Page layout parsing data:
========================================

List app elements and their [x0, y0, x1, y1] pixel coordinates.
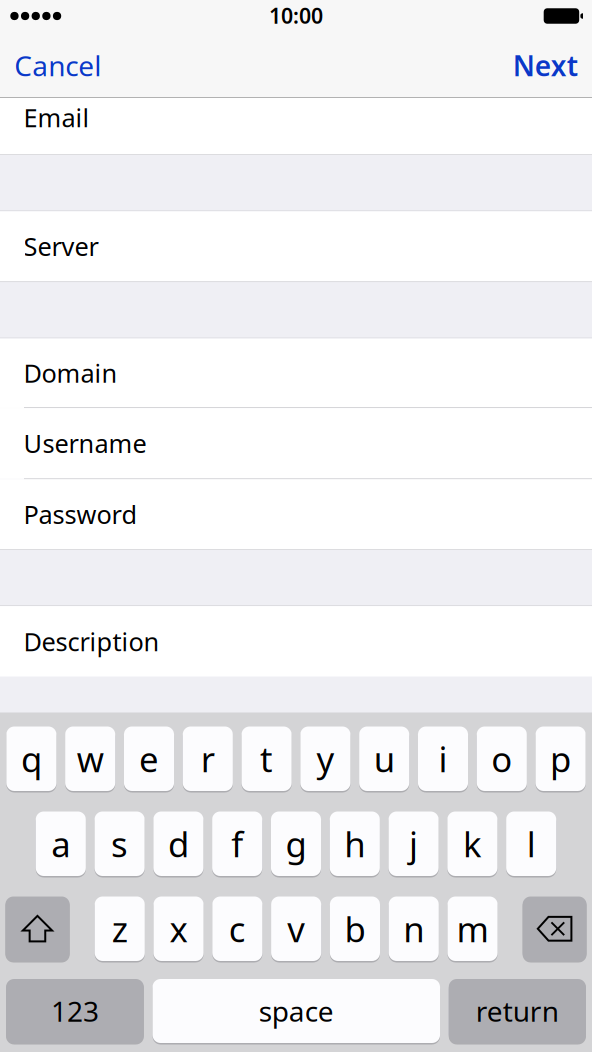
staticText: z [112, 906, 128, 952]
button[interactable]: Server [0, 211, 592, 281]
button[interactable]: Cancel [6, 36, 109, 95]
staticText: i [438, 736, 448, 782]
button[interactable]: t [242, 726, 292, 791]
button[interactable]: Next [505, 36, 586, 95]
staticText: Password [24, 497, 138, 531]
button[interactable]: d [153, 812, 203, 876]
staticText: t [260, 736, 273, 782]
button[interactable]: p [536, 726, 586, 791]
staticText: l [527, 821, 536, 867]
staticText: n [403, 906, 424, 952]
button[interactable]: f [212, 812, 262, 876]
button[interactable]: l [506, 812, 556, 876]
button[interactable]: x [154, 896, 204, 961]
button[interactable]: Description [0, 606, 592, 676]
staticText: f [231, 821, 243, 867]
staticText: h [344, 821, 365, 867]
staticText: w [77, 736, 104, 782]
button[interactable]: Username [0, 408, 592, 478]
button[interactable]: Shift [5, 896, 70, 961]
button[interactable]: Domain [0, 338, 592, 407]
button[interactable]: u [359, 726, 409, 791]
button[interactable]: y [300, 726, 350, 791]
button[interactable]: r [183, 726, 233, 791]
button[interactable]: z [95, 896, 145, 961]
button[interactable]: Email [0, 98, 592, 154]
staticText: u [374, 736, 395, 782]
staticText: v [287, 906, 305, 952]
button[interactable]: w [65, 726, 115, 791]
staticText: j [409, 821, 418, 867]
button[interactable]: c [212, 896, 262, 961]
button[interactable]: o [477, 726, 527, 791]
button[interactable]: q [6, 726, 56, 791]
staticText: q [21, 736, 42, 782]
staticText: return [476, 992, 559, 1030]
staticText: Cancel [14, 47, 101, 84]
staticText: d [168, 821, 189, 867]
staticText: c [229, 906, 246, 952]
staticText: s [111, 821, 128, 867]
staticText: o [491, 736, 512, 782]
button[interactable]: Password [0, 479, 592, 549]
staticText: g [286, 821, 306, 867]
staticText: m [457, 906, 489, 952]
button[interactable]: k [447, 812, 497, 876]
button[interactable]: j [388, 812, 439, 876]
button[interactable]: m [448, 896, 498, 961]
staticText: 10:00 [269, 1, 323, 30]
staticText: x [170, 906, 188, 952]
button[interactable]: space [153, 979, 440, 1043]
button[interactable]: h [330, 812, 380, 876]
staticText: r [201, 736, 215, 782]
staticText: a [51, 821, 70, 867]
staticText: 123 [51, 992, 99, 1030]
staticText: k [463, 821, 482, 867]
button[interactable]: g [271, 812, 321, 876]
button[interactable]: Delete [523, 896, 587, 961]
button[interactable]: v [271, 896, 321, 961]
button[interactable]: return [449, 979, 586, 1043]
button[interactable]: s [94, 812, 145, 876]
button[interactable]: i [418, 726, 468, 791]
staticText: e [139, 736, 159, 782]
staticText: Server [24, 229, 98, 263]
button[interactable]: b [330, 896, 380, 961]
button[interactable]: e [124, 726, 174, 791]
staticText: y [316, 736, 334, 782]
button[interactable]: a [36, 812, 86, 876]
staticText: Domain [24, 356, 118, 390]
staticText: p [550, 736, 571, 782]
staticText: Email [24, 101, 90, 134]
staticText: Username [24, 426, 146, 460]
button[interactable]: n [389, 896, 439, 961]
staticText: space [259, 992, 334, 1030]
staticText: Next [513, 47, 578, 84]
button[interactable]: 123 [6, 979, 144, 1043]
staticText: Description [24, 624, 160, 658]
staticText: b [344, 906, 365, 952]
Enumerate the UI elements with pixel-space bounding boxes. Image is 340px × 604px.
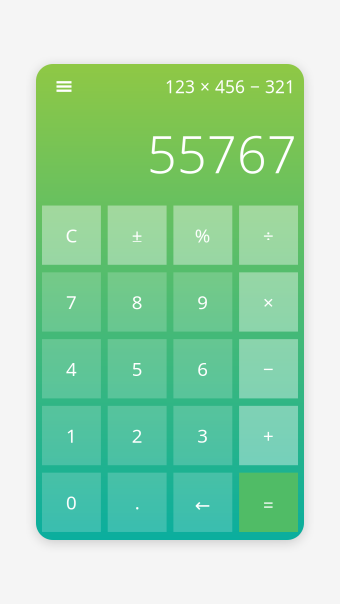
staticText: 2	[132, 423, 143, 448]
button[interactable]: Equals	[239, 473, 298, 532]
staticText: 3	[197, 423, 208, 448]
staticText: +	[263, 423, 274, 448]
staticText: 1	[66, 423, 77, 448]
button[interactable]: Decimal point	[108, 473, 167, 532]
button[interactable]: Toggle sign	[108, 206, 167, 265]
staticText: 0	[66, 490, 77, 515]
staticText: ×	[263, 290, 274, 314]
button[interactable]: 0	[42, 473, 101, 532]
button[interactable]: Menu	[47, 74, 81, 100]
staticText: 9	[197, 290, 208, 314]
staticText: 6	[197, 356, 208, 381]
button[interactable]: Multiply	[239, 272, 298, 332]
button[interactable]: Clear	[42, 206, 101, 265]
button[interactable]: 7	[42, 272, 101, 332]
staticText: ←	[195, 495, 211, 516]
button[interactable]: 5	[108, 339, 167, 398]
staticText: 7	[66, 290, 77, 314]
button[interactable]: Subtract	[239, 339, 298, 398]
staticText: ±	[132, 223, 143, 248]
staticText: 55767	[147, 118, 297, 188]
staticText: 123 × 456 − 321	[165, 75, 295, 98]
staticText: 4	[66, 356, 77, 381]
staticText: ÷	[263, 223, 274, 248]
staticText: =	[263, 492, 274, 517]
button[interactable]: Add	[239, 406, 298, 465]
button[interactable]: Divide	[239, 206, 298, 265]
button[interactable]: 2	[108, 406, 167, 465]
button[interactable]: 6	[173, 339, 232, 398]
staticText: 5	[132, 356, 143, 381]
button[interactable]: Backspace	[173, 473, 232, 532]
button[interactable]: Percent	[173, 206, 232, 265]
button[interactable]: 3	[173, 406, 232, 465]
staticText: .	[135, 490, 140, 515]
staticText: C	[65, 223, 77, 248]
button[interactable]: 8	[108, 272, 167, 332]
button[interactable]: 4	[42, 339, 101, 398]
staticText: %	[195, 223, 211, 248]
staticText: −	[263, 356, 274, 381]
button[interactable]: 1	[42, 406, 101, 465]
button[interactable]: 9	[173, 272, 232, 332]
staticText: 8	[132, 290, 143, 314]
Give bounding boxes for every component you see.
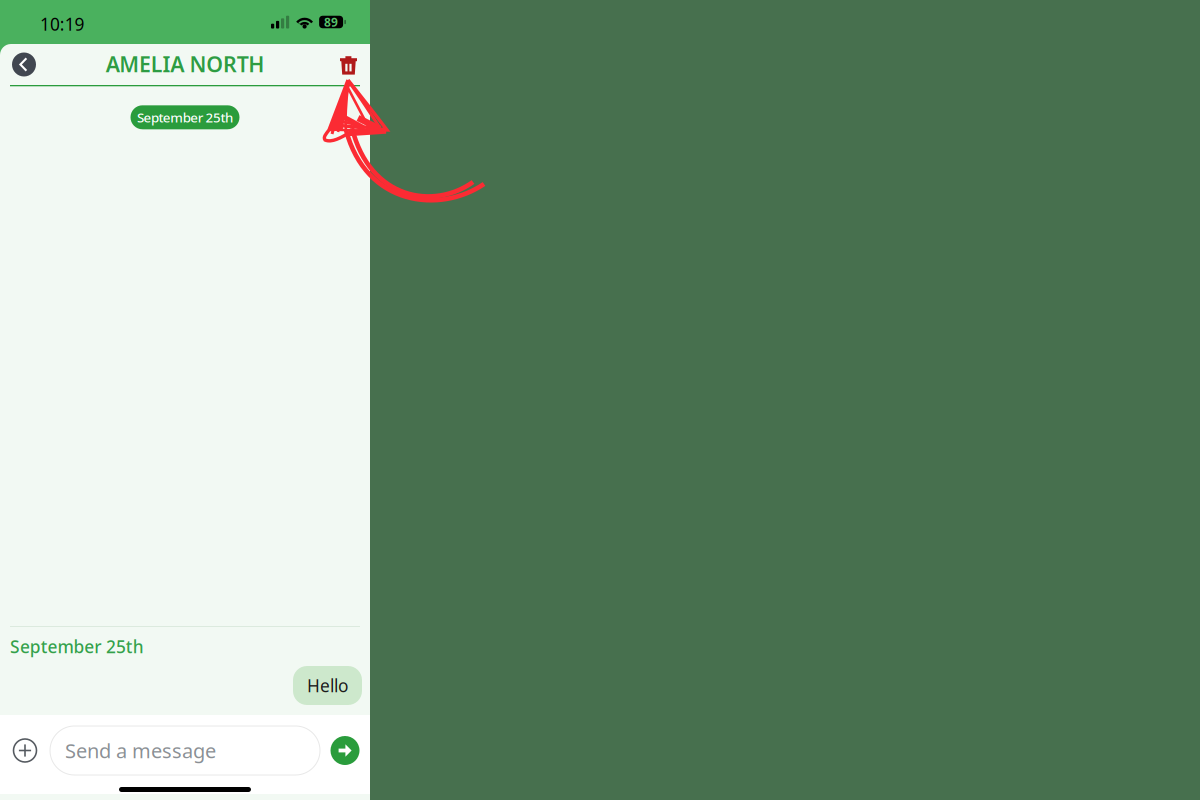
button[interactable]: Send xyxy=(320,726,370,775)
staticText: AMELIA NORTH xyxy=(106,50,264,78)
staticText: September 25th xyxy=(137,108,233,126)
button[interactable]: Send a message xyxy=(50,726,320,775)
staticText: September 25th xyxy=(10,635,144,658)
button[interactable]: Back xyxy=(0,44,48,85)
staticText: 89 xyxy=(324,14,338,30)
staticText: Hello xyxy=(307,674,348,697)
staticText: 10:19 xyxy=(40,12,85,36)
button[interactable]: Add attachment xyxy=(0,726,50,775)
staticText: Send a message xyxy=(65,737,216,764)
button[interactable]: Delete conversation xyxy=(322,44,370,85)
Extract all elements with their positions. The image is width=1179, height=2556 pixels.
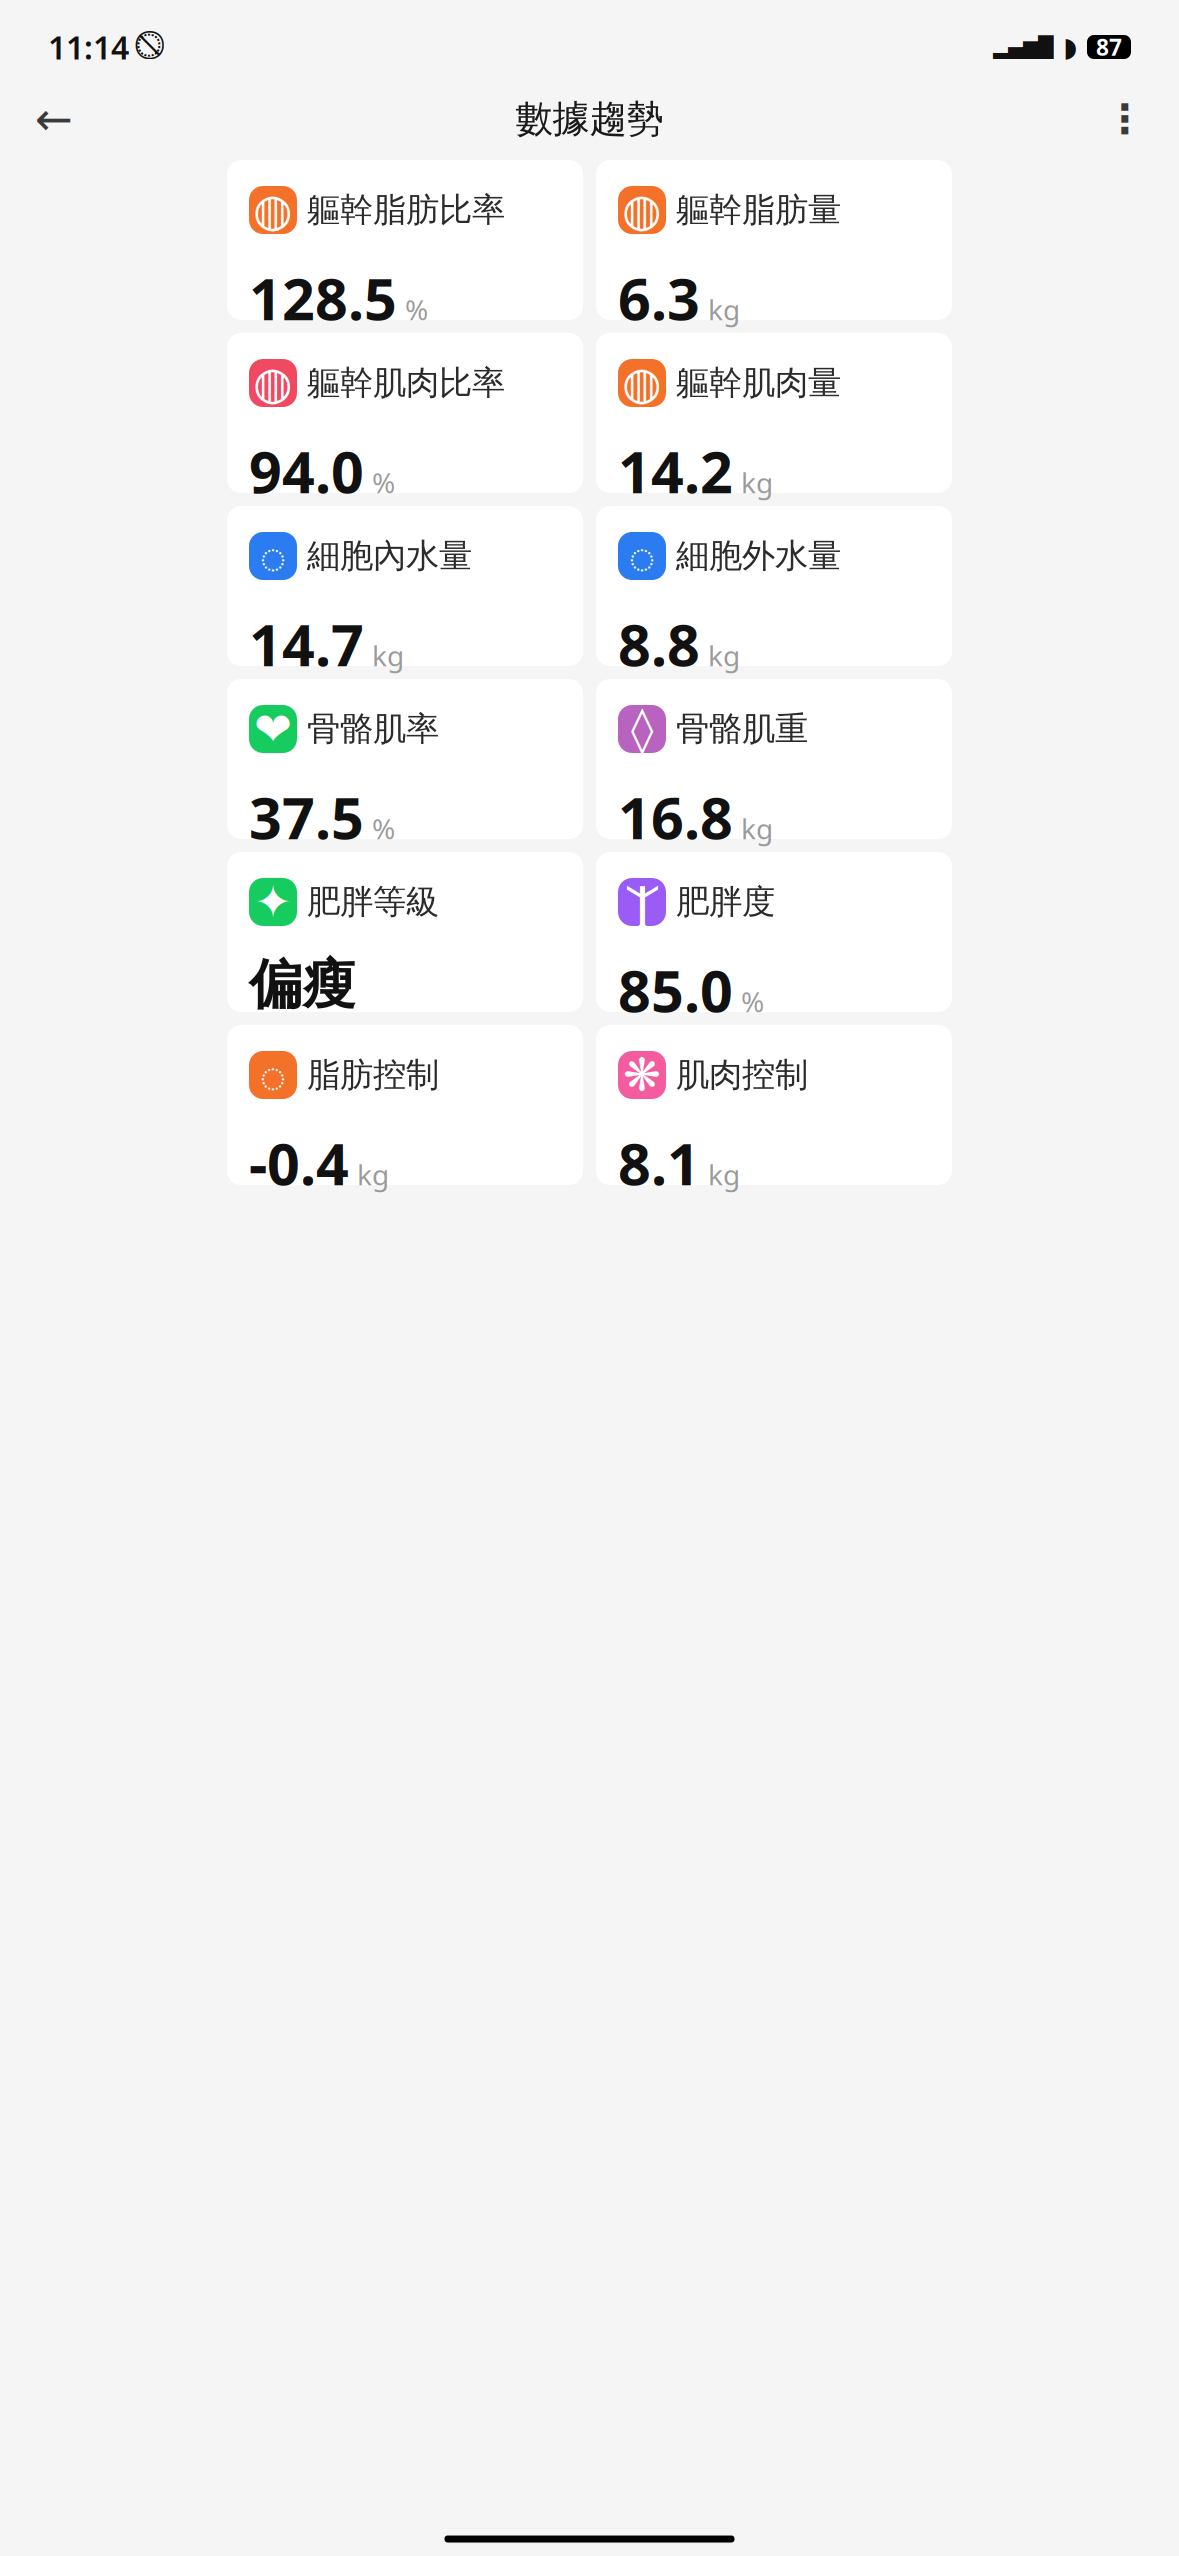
staticText: ◌ xyxy=(260,1045,286,1105)
staticText: ◍ xyxy=(253,357,293,409)
staticText: 8.8 xyxy=(618,606,700,682)
staticText: kg xyxy=(708,1156,740,1193)
button[interactable]: ◍ xyxy=(596,333,952,493)
button[interactable]: ◍ xyxy=(227,160,583,320)
staticText: kg xyxy=(708,291,740,328)
staticText: 骨骼肌重 xyxy=(676,708,808,749)
button[interactable]: ◌ xyxy=(227,506,583,666)
staticText: ▂▄▆█ xyxy=(993,36,1053,58)
staticText: -0.4 xyxy=(249,1125,349,1201)
staticText: 37.5 xyxy=(249,779,364,855)
button[interactable]: ◍ xyxy=(227,333,583,493)
button[interactable]: ❤ xyxy=(227,679,583,839)
staticText: 11:14 xyxy=(48,26,129,68)
staticText: % xyxy=(741,983,764,1020)
staticText: 87 xyxy=(1096,32,1122,62)
button[interactable]: 更多選項 xyxy=(1097,91,1153,147)
staticText: % xyxy=(372,810,395,847)
staticText: 128.5 xyxy=(249,260,397,336)
staticText: 不足 xyxy=(618,877,676,913)
staticText: 6.3 xyxy=(618,260,700,336)
button[interactable]: ᛉ xyxy=(596,852,952,1012)
staticText: ⃠ xyxy=(137,33,161,61)
staticText: 細胞內水量 xyxy=(307,536,472,576)
staticText: 偏瘦 xyxy=(249,952,355,1018)
staticText: ◍ xyxy=(622,184,662,236)
staticText: 脂肪控制 xyxy=(307,1054,439,1095)
button[interactable]: ◊ xyxy=(596,679,952,839)
staticText: ✦ xyxy=(254,876,292,928)
staticText: 94.0 xyxy=(249,433,364,509)
staticText: ◌ xyxy=(260,526,286,586)
staticText: 8.1 xyxy=(618,1125,700,1201)
staticText: ᛉ xyxy=(626,874,658,930)
staticText: 骨骼肌率 xyxy=(307,708,439,749)
staticText: 數據趨勢 xyxy=(516,96,664,142)
button[interactable]: ◍ xyxy=(596,160,952,320)
staticText: 軀幹脂肪比率 xyxy=(307,190,505,230)
button[interactable]: 返回 xyxy=(26,91,82,147)
button[interactable]: ◌ xyxy=(596,506,952,666)
staticText: % xyxy=(405,291,428,328)
staticText: 軀幹肌肉量 xyxy=(676,362,841,403)
staticText: ⋮ xyxy=(1105,96,1145,142)
staticText: ◌ xyxy=(628,526,656,586)
staticText: kg xyxy=(708,637,740,674)
staticText: 軀幹肌肉比率 xyxy=(307,362,505,403)
staticText: ❋ xyxy=(623,1049,661,1101)
staticText: 軀幹脂肪量 xyxy=(676,190,841,230)
staticText: ◗ xyxy=(1063,32,1077,62)
staticText: 偏低 xyxy=(249,877,307,913)
staticText: 低 xyxy=(618,704,647,740)
button[interactable]: ❋ xyxy=(596,1025,952,1185)
staticText: kg xyxy=(741,810,773,847)
staticText: % xyxy=(372,464,395,501)
staticText: ❤ xyxy=(254,703,292,755)
staticText: kg xyxy=(372,637,404,674)
staticText: 肌肉控制 xyxy=(676,1054,808,1095)
staticText: 細胞外水量 xyxy=(676,536,841,576)
staticText: 肥胖等級 xyxy=(307,882,439,922)
button[interactable]: ◌ xyxy=(227,1025,583,1185)
staticText: ◊ xyxy=(631,703,653,755)
staticText: 肥胖度 xyxy=(676,882,775,922)
staticText: 低 xyxy=(249,704,278,740)
staticText: kg xyxy=(357,1156,389,1193)
staticText: kg xyxy=(741,464,773,501)
staticText: 14.7 xyxy=(249,606,364,682)
staticText: 14.2 xyxy=(618,433,733,509)
staticText: ← xyxy=(35,93,73,145)
staticText: 低 xyxy=(618,1050,647,1086)
button[interactable]: ✦ xyxy=(227,852,583,1012)
staticText: 85.0 xyxy=(618,952,733,1028)
staticText: ◍ xyxy=(622,357,662,409)
staticText: ◍ xyxy=(253,184,293,236)
staticText: 16.8 xyxy=(618,779,733,855)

========================================

Return every line above that contains the word "elements".

YOUR RESPONSE:
List app elements and their [x0, y0, x1, y1] pixel coordinates.
Enumerate the UI elements with pixel-space bounding boxes. Image is 340px × 604px.
Extract all elements with their positions. The image is width=1179, height=2556 pixels.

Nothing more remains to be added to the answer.